» **Work task**
Once the line holding "Not only beautiful, but also rich in" is found in the listing below, write it out and each later line exactly, up to and including the one holding "throughout the building".

=-=-=-=-=

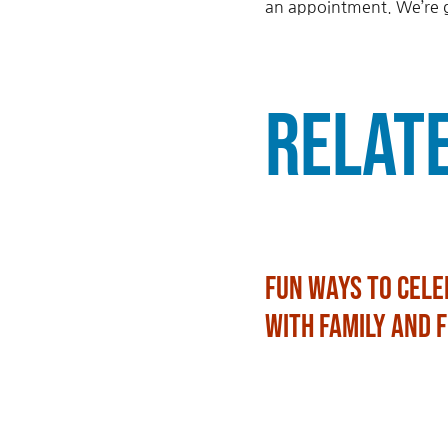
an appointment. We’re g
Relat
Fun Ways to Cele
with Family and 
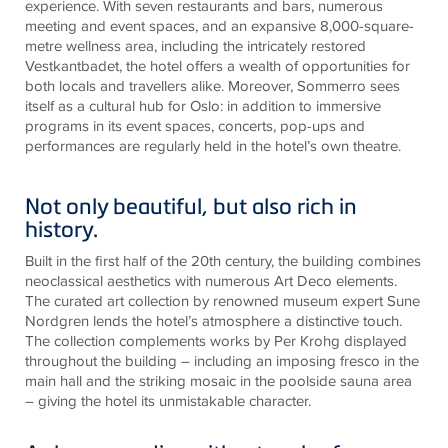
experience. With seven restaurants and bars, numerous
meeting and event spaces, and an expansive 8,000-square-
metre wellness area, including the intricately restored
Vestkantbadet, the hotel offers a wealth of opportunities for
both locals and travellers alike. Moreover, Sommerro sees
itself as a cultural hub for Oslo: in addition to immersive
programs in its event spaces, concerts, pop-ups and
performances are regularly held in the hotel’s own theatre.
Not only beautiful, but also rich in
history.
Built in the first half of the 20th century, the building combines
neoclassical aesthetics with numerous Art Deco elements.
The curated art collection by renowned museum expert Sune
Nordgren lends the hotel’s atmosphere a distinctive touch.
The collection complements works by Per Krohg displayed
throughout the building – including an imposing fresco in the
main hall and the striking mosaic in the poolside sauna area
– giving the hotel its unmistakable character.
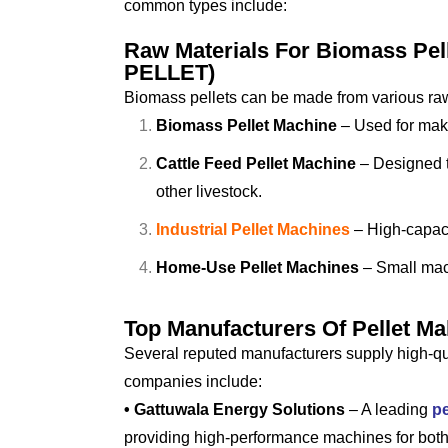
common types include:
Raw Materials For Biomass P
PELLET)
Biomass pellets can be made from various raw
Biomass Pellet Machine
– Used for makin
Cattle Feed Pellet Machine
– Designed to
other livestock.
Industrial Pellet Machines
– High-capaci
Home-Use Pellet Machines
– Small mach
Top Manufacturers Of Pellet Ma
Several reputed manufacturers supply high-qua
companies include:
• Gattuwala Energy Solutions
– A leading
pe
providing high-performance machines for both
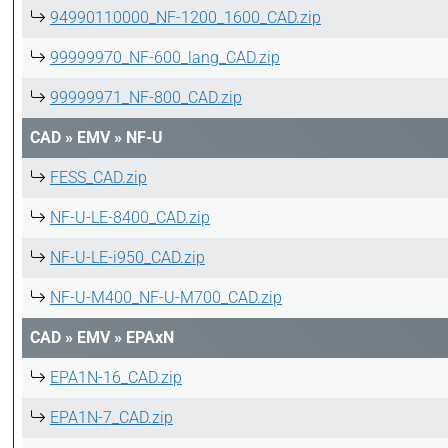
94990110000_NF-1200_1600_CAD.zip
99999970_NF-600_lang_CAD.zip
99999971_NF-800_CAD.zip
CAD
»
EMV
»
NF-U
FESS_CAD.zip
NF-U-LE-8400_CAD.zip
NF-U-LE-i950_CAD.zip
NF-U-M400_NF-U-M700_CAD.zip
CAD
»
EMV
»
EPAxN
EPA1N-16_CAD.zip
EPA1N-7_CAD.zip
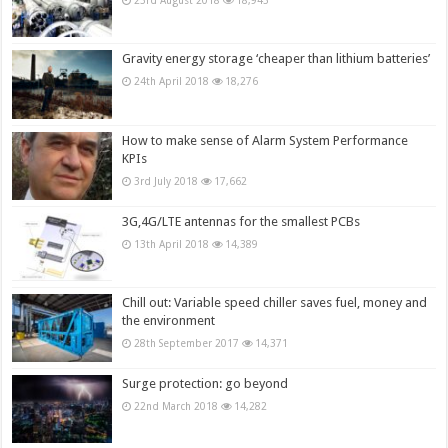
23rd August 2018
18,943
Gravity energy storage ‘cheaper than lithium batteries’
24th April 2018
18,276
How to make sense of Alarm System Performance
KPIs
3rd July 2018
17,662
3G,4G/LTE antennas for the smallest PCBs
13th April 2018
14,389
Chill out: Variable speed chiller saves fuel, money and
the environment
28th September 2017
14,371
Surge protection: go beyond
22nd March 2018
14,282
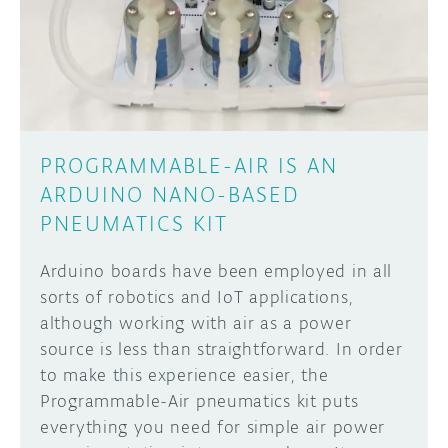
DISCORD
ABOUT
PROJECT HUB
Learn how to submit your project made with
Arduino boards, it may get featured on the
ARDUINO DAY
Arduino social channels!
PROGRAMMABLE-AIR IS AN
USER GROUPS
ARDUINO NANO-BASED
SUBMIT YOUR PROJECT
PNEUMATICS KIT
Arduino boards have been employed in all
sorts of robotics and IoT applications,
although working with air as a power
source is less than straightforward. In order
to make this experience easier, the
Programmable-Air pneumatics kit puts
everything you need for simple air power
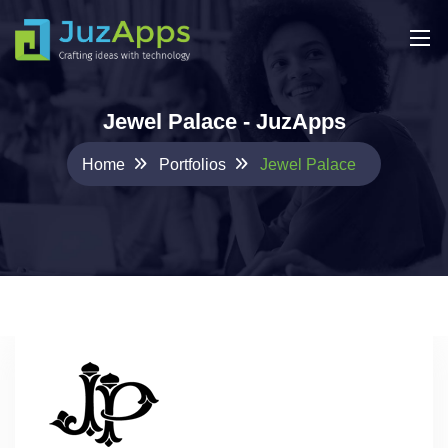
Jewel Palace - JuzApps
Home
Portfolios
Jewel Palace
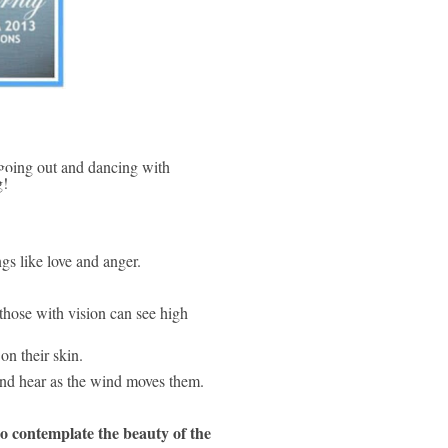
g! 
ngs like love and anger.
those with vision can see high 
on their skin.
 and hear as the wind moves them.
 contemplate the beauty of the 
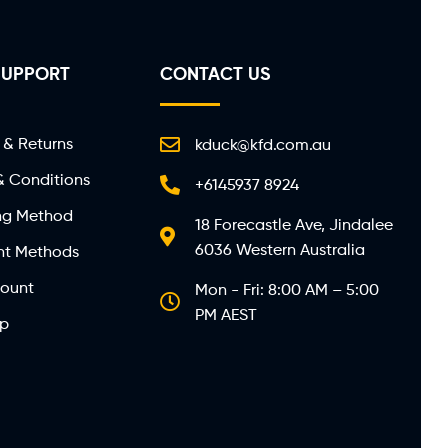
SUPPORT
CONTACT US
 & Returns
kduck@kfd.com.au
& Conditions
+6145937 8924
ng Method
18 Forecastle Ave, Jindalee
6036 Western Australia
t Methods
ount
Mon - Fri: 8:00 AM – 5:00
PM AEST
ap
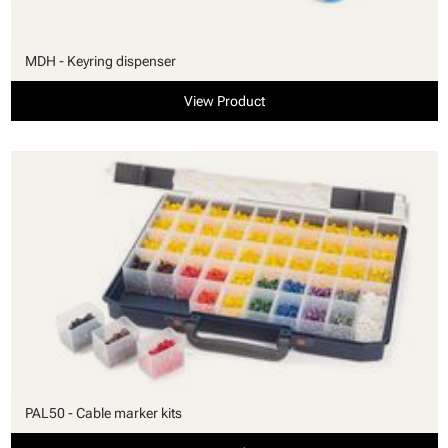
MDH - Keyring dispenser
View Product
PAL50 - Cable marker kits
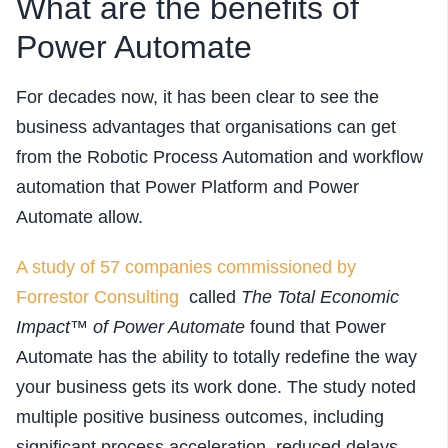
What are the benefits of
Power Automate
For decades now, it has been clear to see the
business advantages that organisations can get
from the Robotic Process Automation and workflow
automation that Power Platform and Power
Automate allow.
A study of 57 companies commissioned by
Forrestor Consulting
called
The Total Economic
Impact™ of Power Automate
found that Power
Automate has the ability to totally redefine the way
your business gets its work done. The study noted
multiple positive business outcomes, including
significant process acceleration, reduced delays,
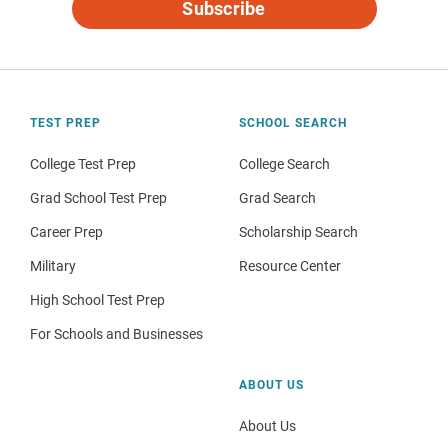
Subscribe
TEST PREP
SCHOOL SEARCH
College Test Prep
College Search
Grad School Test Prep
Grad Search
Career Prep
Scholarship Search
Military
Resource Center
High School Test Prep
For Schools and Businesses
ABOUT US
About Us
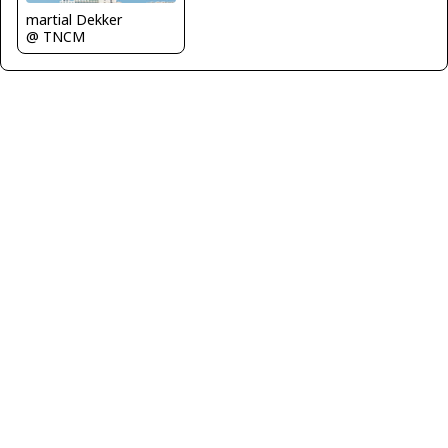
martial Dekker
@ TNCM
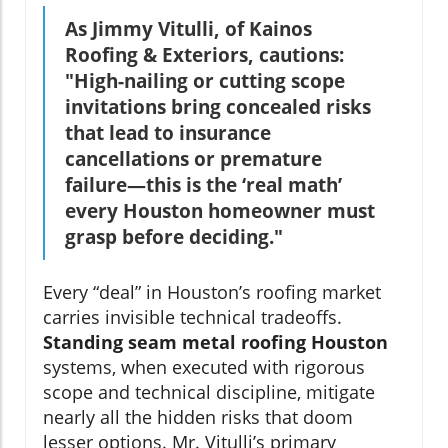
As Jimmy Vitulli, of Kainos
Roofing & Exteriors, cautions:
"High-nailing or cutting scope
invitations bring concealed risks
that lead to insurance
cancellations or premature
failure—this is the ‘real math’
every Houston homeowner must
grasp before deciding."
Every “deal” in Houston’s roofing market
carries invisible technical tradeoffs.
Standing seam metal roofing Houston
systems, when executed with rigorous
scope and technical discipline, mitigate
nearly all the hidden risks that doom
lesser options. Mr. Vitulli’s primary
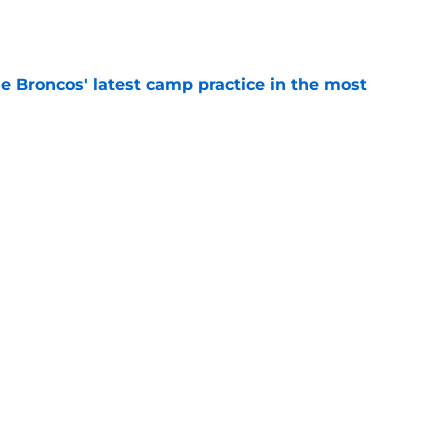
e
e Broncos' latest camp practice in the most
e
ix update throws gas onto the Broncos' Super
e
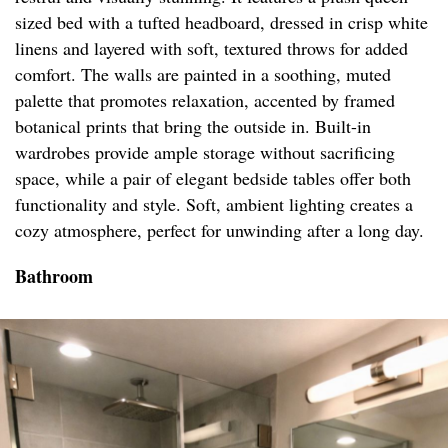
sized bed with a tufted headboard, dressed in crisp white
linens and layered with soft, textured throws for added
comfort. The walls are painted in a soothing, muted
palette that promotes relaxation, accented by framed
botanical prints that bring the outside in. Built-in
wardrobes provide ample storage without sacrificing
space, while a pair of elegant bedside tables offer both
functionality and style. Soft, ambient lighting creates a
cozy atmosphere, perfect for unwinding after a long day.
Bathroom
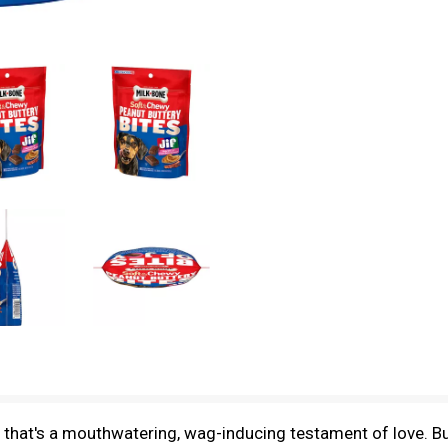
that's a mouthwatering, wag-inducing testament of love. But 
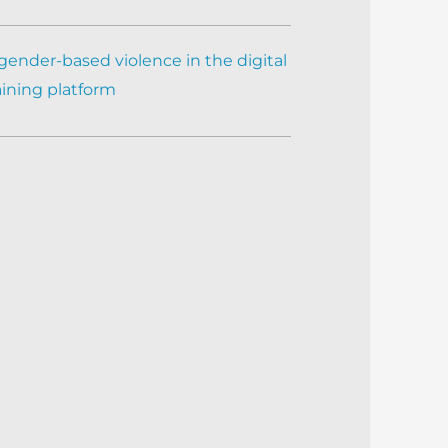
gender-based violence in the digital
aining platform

=-=-=-=-=

» **Task solution**
Not only beautiful, but also rich in
history.
Built in the first half of the 20th century, the building combines
neoclassical aesthetics with numerous Art Deco elements.
The curated art collection by renowned museum expert Sune
Nordgren lends the hotel’s atmosphere a distinctive touch.
The collection complements works by Per Krohg displayed
throughout the building – including an imposing fresco in the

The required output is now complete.